McWilliams begins the evening as a raging maniac screaming insults at her son. How difficult must it be to then gain the audience's understanding and compassion for her character? She handles it through Leight's marvelous script, which, in director Leslie Kobylinski's balanced production, shows the weight of each burden that has cost her her sanity. Stezin carries the show through multiple levels of appreciation and understanding of the twin burdens of the two parents caught in a marriage without a common foundation or commitment. Kevin Adams doesn't quite pull off the required dramatic coup of displaying indifference and disinterest on one hand and absolute obsession on the other. The play has a famous second act scene in which the jazz musicians late in their career listen to a tape of the legendary last performance of Clifford Brown. The scene is famous for giving the actor playing the father the opportunity to show, without speaking a word, just how otherworldly his obsession can be as he is literally transported by music. Adams misses the mark, leaving the scene a sweet but slightly overlong one. Still, its the only miscue in Kobylinski's structure.
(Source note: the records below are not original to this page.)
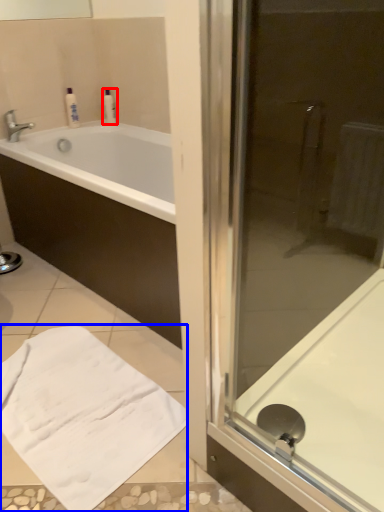 Question: Which point is further to the camera, toiletry (highlighted by a red box) or bath towel (highlighted by a blue box)?

Choices:
 (A) toiletry
 (B) bath towel

Answer: (A) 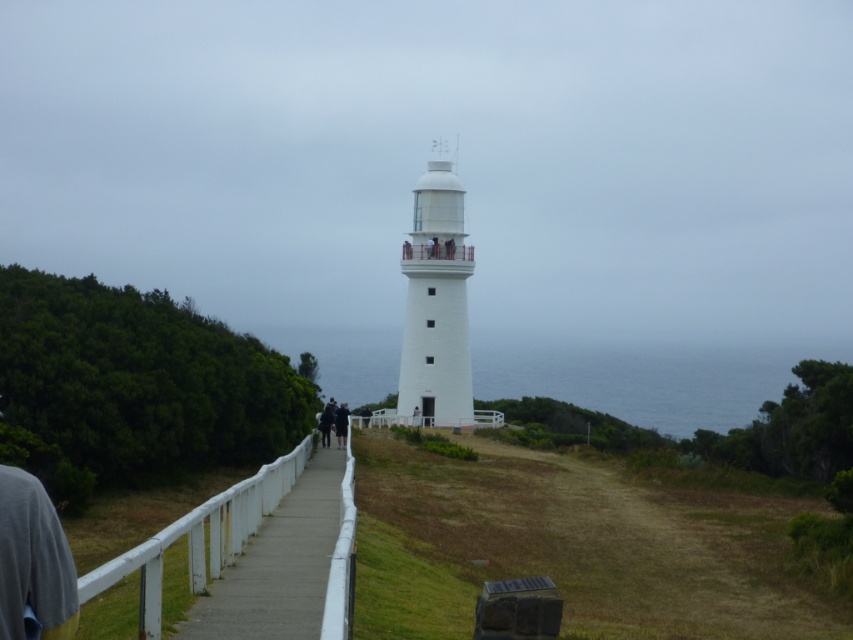 Does white wooden path at center have a lesser height compared to white smooth tower at center?

Yes.

Between point (271, 634) and point (451, 188), which one is positioned in front?

Point (271, 634)

Between point (320, 476) and point (428, 253), which one is positioned behind?

The point (428, 253) is more distant.

This screenshot has height=640, width=853. Identify the location of white wooden path at center. (288, 564).

Locate an element on the screen. Image resolution: width=853 pixels, height=640 pixels. white smooth tower at center is located at coordinates (436, 304).

Does white smooth tower at center have a smaller size compared to dark gray fabric jacket at center?

Indeed, white smooth tower at center has a smaller size compared to dark gray fabric jacket at center.

Does point (431, 356) come behind point (344, 412)?

That is True.

The height and width of the screenshot is (640, 853). In order to click on white smooth tower at center in this screenshot , I will do click(x=436, y=304).

Who is positioned more to the left, white wooden path at center or dark gray fabric jacket at center?

From the viewer's perspective, dark gray fabric jacket at center appears more on the left side.

Who is lower down, white wooden path at center or dark gray fabric jacket at center?

dark gray fabric jacket at center is lower down.

Between point (320, 636) and point (337, 420), which one is positioned behind?

The point (337, 420) is more distant.

Locate an element on the screen. The height and width of the screenshot is (640, 853). white wooden path at center is located at coordinates (288, 564). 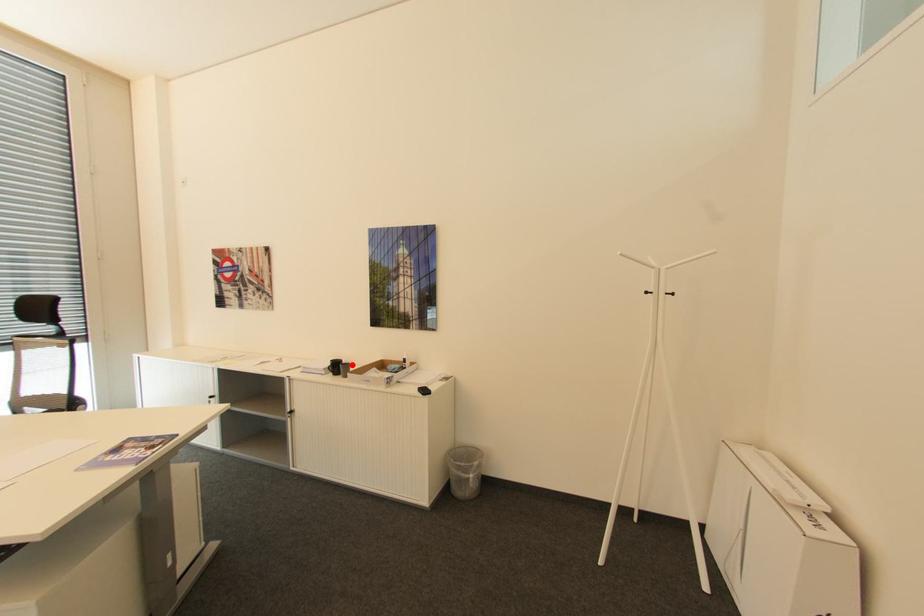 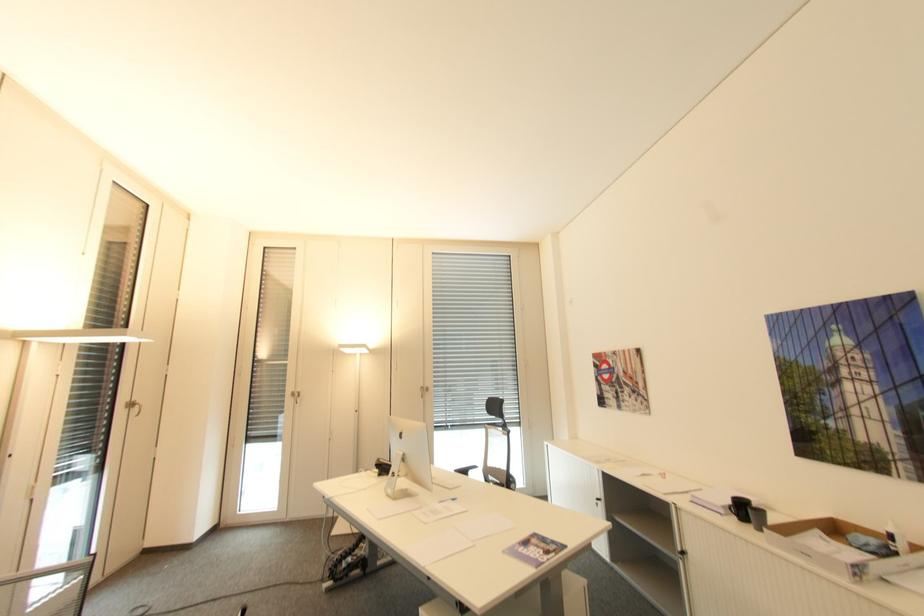 Question: I am providing you with two images of the same scene from different viewpoints. A red point is marked on the first image. Is the red point's position out of view in image 2?

Choices:
 (A) Yes
 (B) No

Answer: (B) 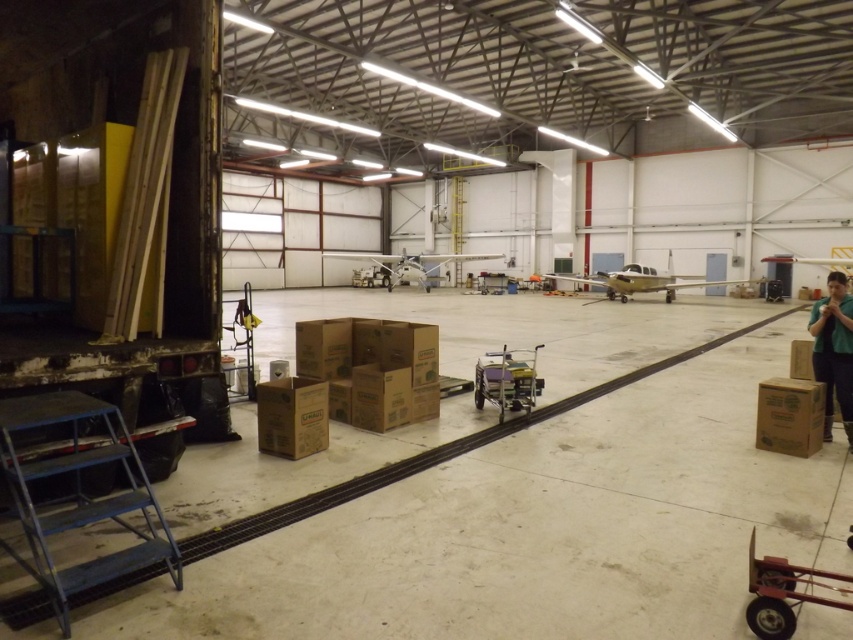 Question: Which object is closer to the camera taking this photo?

Choices:
 (A) brown cardboard box at lower right
 (B) metallic red handcart at lower right

Answer: (B)

Question: Observing the image, what is the correct spatial positioning of green fabric shirt at right in reference to metallic silver cart at center?

Choices:
 (A) left
 (B) right

Answer: (B)

Question: Is brown cardboard box at center above brown cardboard box at lower right?

Choices:
 (A) no
 (B) yes

Answer: (B)

Question: Which of the following is the farthest from the observer?

Choices:
 (A) (772, 577)
 (B) (315, 408)
 (C) (792, 412)
 (D) (846, 419)

Answer: (D)

Question: Which object is farther from the camera taking this photo?

Choices:
 (A) metallic red handcart at lower right
 (B) brown cardboard box at center

Answer: (B)

Question: Does metallic red handcart at lower right have a lesser width compared to green fabric shirt at right?

Choices:
 (A) no
 (B) yes

Answer: (A) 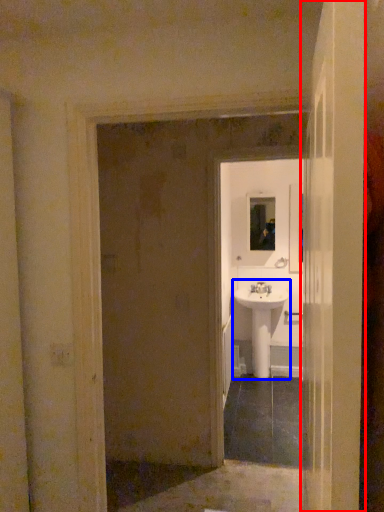 Question: Which object appears closest to the camera in this image, door (highlighted by a red box) or sink (highlighted by a blue box)?

Choices:
 (A) door
 (B) sink

Answer: (A) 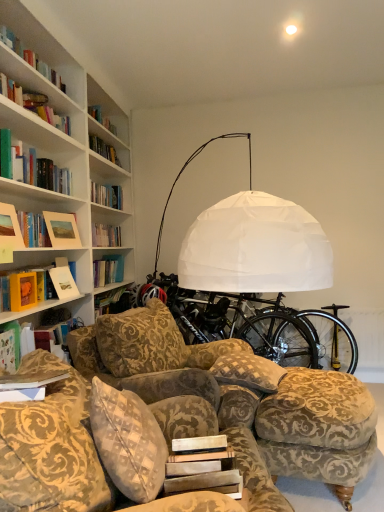 Question: In terms of height, does velvet-patterned couch at lower center look taller or shorter compared to white paper at center, which is the first paperback book in front-to-back order?

Choices:
 (A) short
 (B) tall

Answer: (B)

Question: Is point [28, 455] closer or farther from the camera than point [231, 450]?

Choices:
 (A) farther
 (B) closer

Answer: (B)

Question: Considering the real-world distances, which object is farthest from the gold-patterned fabric ottoman at lower right?

Choices:
 (A) white paper at center, the 1th paperback book viewed from the right
 (B) hardcover book at left, which ranks as the first book in top-to-bottom order
 (C) velvet-patterned couch at lower center
 (D) matte green book at left, which is the first book in bottom-to-top order
 (E) black matte bicycle wheel at center

Answer: (B)

Question: Based on their relative distances, which object is farther from the patterned fabric pillow at center?

Choices:
 (A) matte yellow book at left, positioned as the 1th paperback book in back-to-front order
 (B) matte green book at left, the second book in the back-to-front sequence
 (C) white paper at center, the 2th paperback book from the top
 (D) black matte bicycle at center
 (E) black matte bicycle wheel at center

Answer: (A) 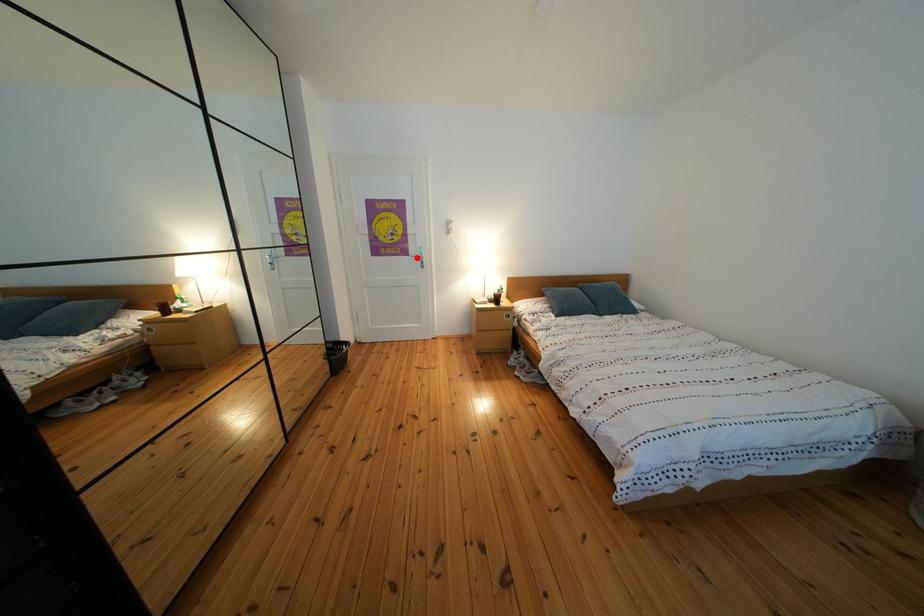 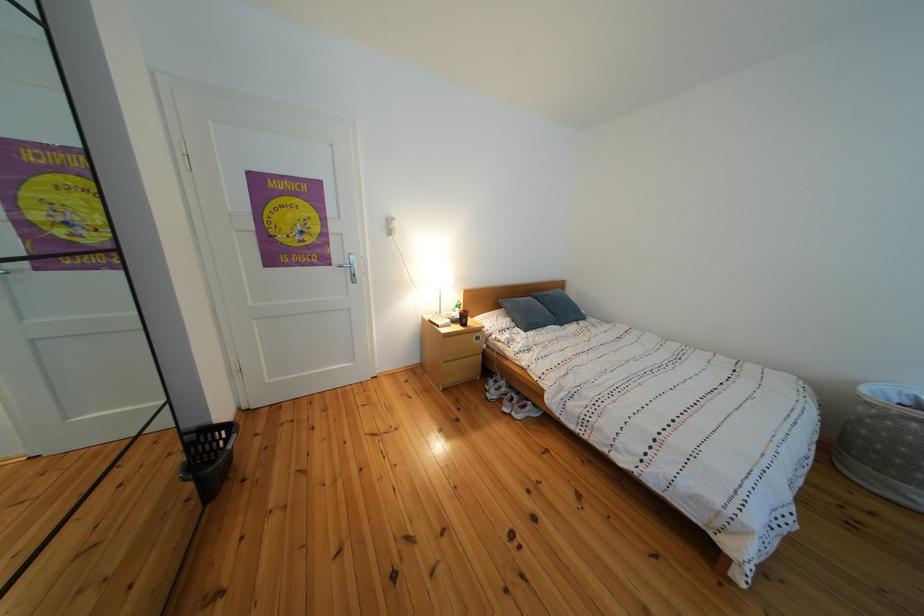 Find the pixel in the second image that matches the highlighted location in the first image.

(337, 267) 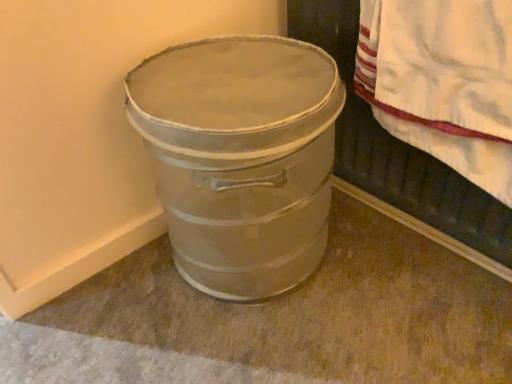 At what (x,y) coordinates should I click in order to perform the action: click on free space in front of metallic gray bucket at lower left. Please return your answer as a coordinate pair (x, y). The image size is (512, 384). Looking at the image, I should click on pyautogui.click(x=268, y=344). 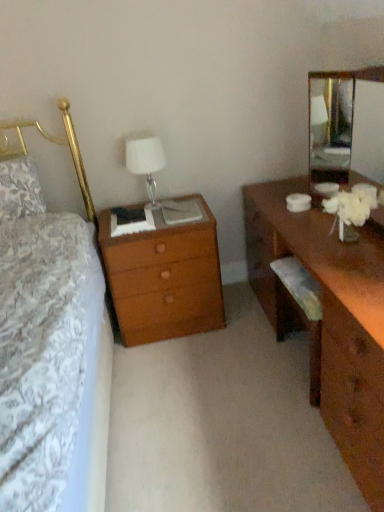 What do you see at coordinates (164, 278) in the screenshot? This screenshot has height=512, width=384. I see `wooden nightstand at left` at bounding box center [164, 278].

At what (x,y) coordinates should I click in order to perform the action: click on clear glass mirror at upper right. Please return your answer as a coordinate pair (x, y). The height and width of the screenshot is (512, 384). Looking at the image, I should click on (334, 121).

You are a GUI agent. You are given a task and a screenshot of the screen. Output one action in this format:
    pyautogui.click(x=<x>, y=<y>)
    Task: Click on the wooden nightstand at left
    The width and height of the screenshot is (384, 512).
    Given the screenshot: What is the action you would take?
    [x=164, y=278]

Considering the sizes of white fabric lampshade at upper center and fluffy white pillow at left in the image, is white fabric lampshade at upper center bigger or smaller than fluffy white pillow at left?

Clearly, white fabric lampshade at upper center is smaller in size than fluffy white pillow at left.

Which of these two, white fabric lampshade at upper center or fluffy white pillow at left, stands shorter?

Standing shorter between the two is fluffy white pillow at left.

From the image's perspective, who appears lower, white fabric lampshade at upper center or fluffy white pillow at left?

fluffy white pillow at left is shown below in the image.

Which is more to the left, wooden nightstand at left or fluffy white pillow at left?

From the viewer's perspective, fluffy white pillow at left appears more on the left side.

Image resolution: width=384 pixels, height=512 pixels. What are the coordinates of `pillow on the left side of wooden nightstand at left` in the screenshot? It's located at (20, 189).

Is fluffy white pillow at left completely or partially inside wooden nightstand at left?

No, wooden nightstand at left does not contain fluffy white pillow at left.

Is wooden nightstand at left taller or shorter than fluffy white pillow at left?

Considering their sizes, wooden nightstand at left has more height than fluffy white pillow at left.

From the image's perspective, which object appears higher, clear glass mirror at upper right or brown wooden desk at right?

clear glass mirror at upper right is shown above in the image.

From a real-world perspective, is clear glass mirror at upper right located higher than brown wooden desk at right?

Indeed, from a real-world perspective, clear glass mirror at upper right stands above brown wooden desk at right.

Can you tell me how much clear glass mirror at upper right and brown wooden desk at right differ in facing direction?

The facing directions of clear glass mirror at upper right and brown wooden desk at right are 0.327 degrees apart.

Which is behind, point (318, 119) or point (351, 378)?

The point (318, 119) is farther.

Looking at this image, from a real-world perspective, is fluffy white pillow at left above or below white fabric lampshade at upper center?

Clearly, from a real-world perspective, fluffy white pillow at left is above white fabric lampshade at upper center.

Does fluffy white pillow at left have a lesser height compared to white fabric lampshade at upper center?

Yes.

Between fluffy white pillow at left and white fabric lampshade at upper center, which one has larger size?

fluffy white pillow at left.

Considering the sizes of objects wooden nightstand at left and clear glass mirror at upper right in the image provided, who is shorter, wooden nightstand at left or clear glass mirror at upper right?

clear glass mirror at upper right.

Locate an element on the screen. The width and height of the screenshot is (384, 512). mirror that is above the wooden nightstand at left (from the image's perspective) is located at coordinates (334, 121).

Considering the relative sizes of wooden nightstand at left and clear glass mirror at upper right in the image provided, is wooden nightstand at left thinner than clear glass mirror at upper right?

Incorrect, the width of wooden nightstand at left is not less than that of clear glass mirror at upper right.

Is wooden nightstand at left inside or outside of white fabric lampshade at upper center?

wooden nightstand at left cannot be found inside white fabric lampshade at upper center.

From the image's perspective, between wooden nightstand at left and white fabric lampshade at upper center, which one is located above?

white fabric lampshade at upper center.

From a real-world perspective, between wooden nightstand at left and white fabric lampshade at upper center, who is vertically lower?

wooden nightstand at left, from a real-world perspective.

Looking at this image, which of these two, wooden nightstand at left or white fabric lampshade at upper center, is wider?

wooden nightstand at left is wider.

Considering the sizes of objects clear glass mirror at upper right and wooden nightstand at left in the image provided, who is bigger, clear glass mirror at upper right or wooden nightstand at left?

wooden nightstand at left.

From the image's perspective, is clear glass mirror at upper right above or below wooden nightstand at left?

clear glass mirror at upper right is situated higher than wooden nightstand at left in the image.

Does clear glass mirror at upper right contain wooden nightstand at left?

No, wooden nightstand at left is not inside clear glass mirror at upper right.

Is clear glass mirror at upper right closer to camera compared to wooden nightstand at left?

Yes, the depth of clear glass mirror at upper right is less than that of wooden nightstand at left.

I want to click on table lamp above the fluffy white pillow at left (from the image's perspective), so click(x=146, y=162).

The width and height of the screenshot is (384, 512). In order to click on nightstand behind the fluffy white pillow at left in this screenshot , I will do point(164,278).

Which object lies nearer to the anchor point wooden nightstand at left, fluffy white pillow at left or white fabric lampshade at upper center?

white fabric lampshade at upper center is positioned closer to the anchor wooden nightstand at left.

Considering their positions, is fluffy white pillow at left positioned further to brown wooden desk at right than clear glass mirror at upper right?

The object further to brown wooden desk at right is fluffy white pillow at left.

Based on their spatial positions, is clear glass mirror at upper right or wooden nightstand at left further from white fabric lampshade at upper center?

clear glass mirror at upper right is positioned further to the anchor white fabric lampshade at upper center.

Looking at the image, which one is located further to fluffy white pillow at left, brown wooden desk at right or wooden nightstand at left?

brown wooden desk at right.

Estimate the real-world distances between objects in this image. Which object is further from clear glass mirror at upper right, white fabric lampshade at upper center or wooden nightstand at left?

The object further to clear glass mirror at upper right is wooden nightstand at left.

Considering their positions, is fluffy white pillow at left positioned further to clear glass mirror at upper right than white fabric lampshade at upper center?

fluffy white pillow at left is positioned further to the anchor clear glass mirror at upper right.

Looking at the image, which one is located further to brown wooden desk at right, clear glass mirror at upper right or wooden nightstand at left?

Among the two, clear glass mirror at upper right is located further to brown wooden desk at right.

From the picture: Based on their spatial positions, is wooden nightstand at left or white fabric lampshade at upper center further from clear glass mirror at upper right?

wooden nightstand at left is positioned further to the anchor clear glass mirror at upper right.

Where is `nightstand between white fabric lampshade at upper center and clear glass mirror at upper right from left to right`? This screenshot has height=512, width=384. nightstand between white fabric lampshade at upper center and clear glass mirror at upper right from left to right is located at coordinates (164, 278).

At what (x,y) coordinates should I click in order to perform the action: click on table lamp located between fluffy white pillow at left and wooden nightstand at left in the left-right direction. Please return your answer as a coordinate pair (x, y). Image resolution: width=384 pixels, height=512 pixels. Looking at the image, I should click on (146, 162).

You are a GUI agent. You are given a task and a screenshot of the screen. Output one action in this format:
    pyautogui.click(x=<x>, y=<y>)
    Task: Click on the desk located between fluffy white pillow at left and clear glass mirror at upper right in the left-right direction
    The image size is (384, 512).
    Given the screenshot: What is the action you would take?
    pyautogui.click(x=329, y=317)

Where is `table lamp between fluffy white pillow at left and clear glass mirror at upper right`? table lamp between fluffy white pillow at left and clear glass mirror at upper right is located at coordinates (146, 162). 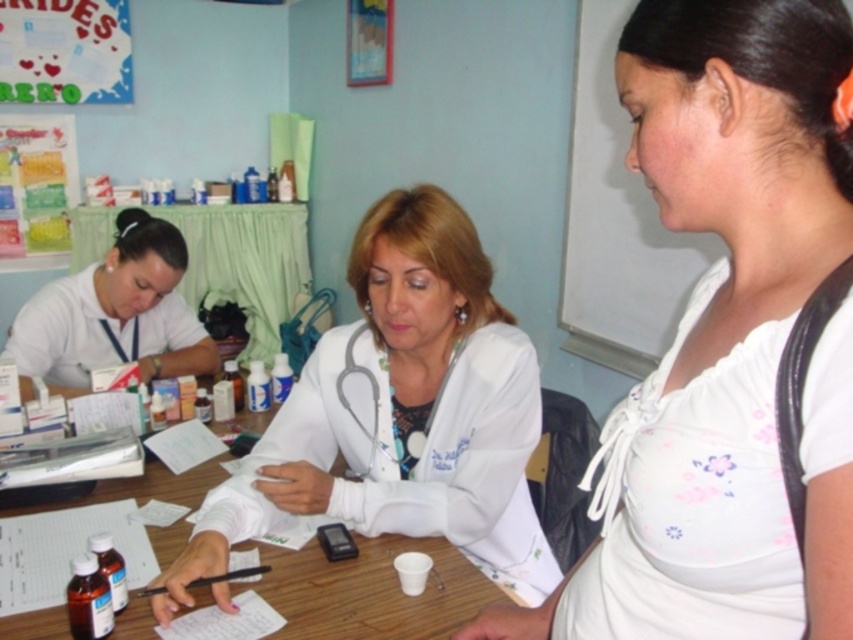 You are a patient in the clinic and need to locate two specific points marked in the image for a medical procedure. The first point is at coordinate point(103, 333) and the second at point(363, 372). Which point is closer to the healthcare professional seated at the table?

Point(103, 333) is behind point(363, 372), so the second point at point(363, 372) is closer to the healthcare professional seated at the table.

You are a patient in a clinic and you see both the white glossy stethoscope at upper left and the white fabric stethoscope at center. Which stethoscope is positioned higher up in the image?

→ The white glossy stethoscope at upper left is taller than the white fabric stethoscope at center, so it is positioned higher up in the image.

You are a patient entering the clinic and need to sit down. There is a wooden table at center and a white glossy stethoscope at upper left in the room. Which object is lower to the ground?

The wooden table at center is lower to the ground compared to the white glossy stethoscope at upper left as per the description. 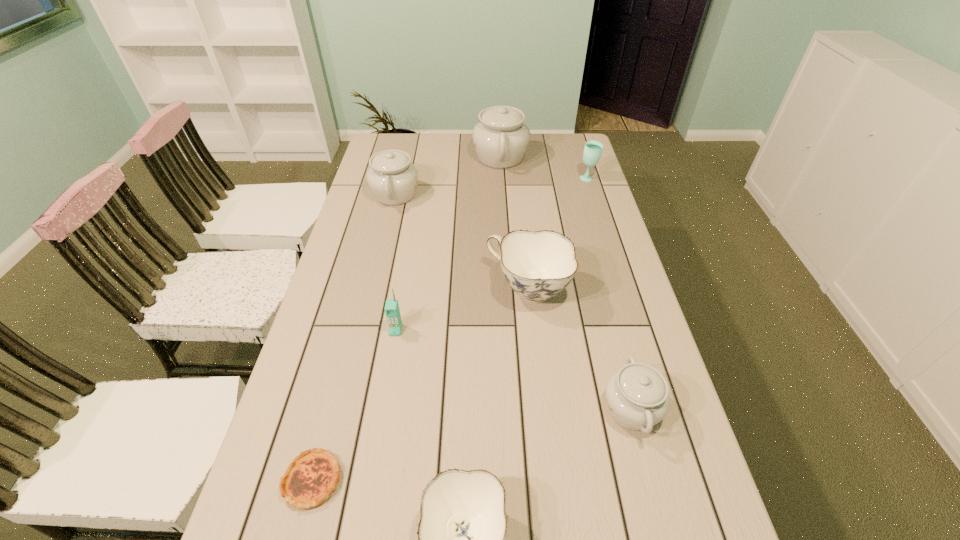 In order to click on quiche at the left edge in this screenshot , I will do `click(311, 477)`.

The height and width of the screenshot is (540, 960). Find the location of `glass located at the right edge`. glass located at the right edge is located at coordinates (593, 149).

You are a GUI agent. You are given a task and a screenshot of the screen. Output one action in this format:
    pyautogui.click(x=<x>, y=<y>)
    Task: Click on the chinaware located in the right edge section of the desktop
    
    Given the screenshot: What is the action you would take?
    pyautogui.click(x=637, y=396)

The image size is (960, 540). I want to click on vacant space at the left edge, so click(356, 261).

I want to click on vacant space at the right edge, so click(x=599, y=232).

In order to click on unoccupied position between the nearest white chinaware and the bigger blue chinaware in this screenshot , I will do `click(580, 349)`.

You are a GUI agent. You are given a task and a screenshot of the screen. Output one action in this format:
    pyautogui.click(x=<x>, y=<y>)
    Task: Click on the empty space that is in between the leftmost white chinaware and the second white chinaware from left to right
    
    Given the screenshot: What is the action you would take?
    pyautogui.click(x=448, y=176)

Image resolution: width=960 pixels, height=540 pixels. In order to click on empty space that is in between the second white chinaware from left to right and the quiche in this screenshot , I will do `click(406, 319)`.

Where is `vacant space in between the shortest object and the smallest white chinaware`? vacant space in between the shortest object and the smallest white chinaware is located at coordinates (471, 444).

This is at least the second time that Kobylinski has directed this play. In 2001 she directed it at the Elden Street Players in Herndon. That production earner her her first Washington Area Theatre Community Honors (WATCH) award. One skill she brings to each of her productions is a touch for casting. Of course, her reputation for giving her actors every opportunity to develop impressive performances helps her recruit just the right people for the roles, but she has an uncanny record of matching stage persona to character traits even when she's drawing from the pool of a company's regulars, as she is here. The smaller parts of the side man's side kicks are cases in point. Eric Lucas might not be an obvious choice for the role of the flippant observer Ziggy, but he is fascinating to watch as he takes the character from youthful confidence to a certain prideful old age. So, too, does Mark Rhea make the drug addicted Jonesy a person who changes with age and experience in a nicely restrained performance.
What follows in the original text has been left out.